NASHVILLE, Tenn. (BP)–Few students can say they graduated from high school as a published author. Most students cringe when their teachers assign their class an extended writing project.

But Luke Harper has serious experience putting pen to paper. Harper, who recently began his first semester at Boyce College in Louisville, Ky., wrote the “Josiah Road” Bible study curriculum with his father Harold.

In high school, his father made a practice of meeting with him regularly so the two could dive into God’s Word for study and discipleship, focusing particularly on the lives of men and women God used to impact their culture.

After all the time spent together studying, one remarkable individual in the Bible continued to intrigue Luke: Josiah from 2 Kings 23 and 2 Chronicles 34.

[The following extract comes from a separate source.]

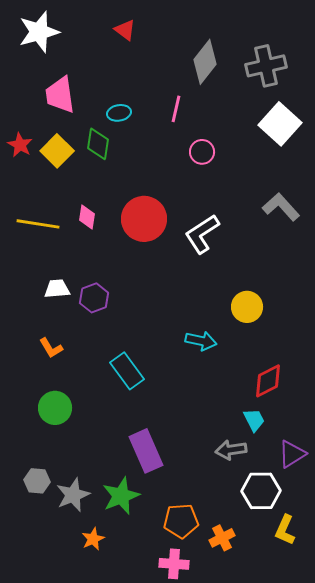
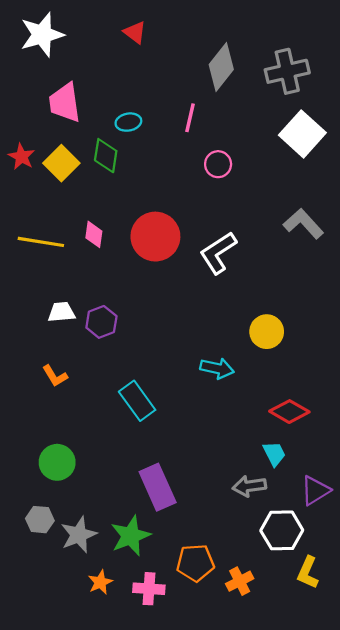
red diamond: (268, 381) -> (289, 412), turned 57
green circle: (55, 408) -> (57, 462), moved
pink cross: (174, 564) -> (149, 589), moved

The Josiah Road material, which includes both a student guide and leader’s guide published by NavPress, focuses on the young king’s journey of faith that prompted him to stand up to a society that had rejected God. Instead of going with the flow, Josiah, as the teenage ruler of Judah in the seventh century B.C., boldly instituted God-honoring reforms aimed at restoring the nation’s spiritual and moral foundation.

While Luke didn’t plan to write a book with his dad, he admitted that the more he learned about how a teenager singlehandedly transformed a culture that had worshiped idols into one that worshiped the one true God he was compelled to tell others the incredible story of Josiah.

Luke said reaction to the Josiah Road material has been affirming. He related numerous occasions where students were stepping out to go above and beyond in their service to the Lord. The book calls students to “exceed expectations,” a characteristic of King Josiah himself, Luke noted.

The Bible makes clear that age is not a restriction on people doing great things for God, he said.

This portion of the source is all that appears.